= LISTED RECORDS =
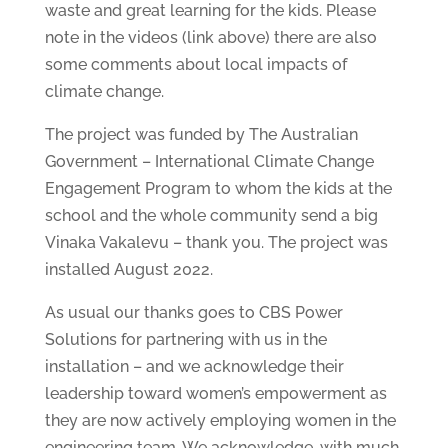
waste and great learning for the kids. Please
note in the videos (link above) there are also
some comments about local impacts of
climate change.
The project was funded by The Australian
Government – International Climate Change
Engagement Program to whom the kids at the
school and the whole community send a big
Vinaka Vakalevu – thank you. The project was
installed August 2022.
As usual our thanks goes to CBS Power
Solutions for partnering with us in the
installation – and we acknowledge their
leadership toward women’s empowerment as
they are now actively employing women in the
engineering team. We acknowledge, with much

= ASSIGNMENT =
All lines above that contain the word "with" are to be copied.

= RESULT FOR THIS TASK =
Solutions for partnering with us in the
engineering team. We acknowledge, with much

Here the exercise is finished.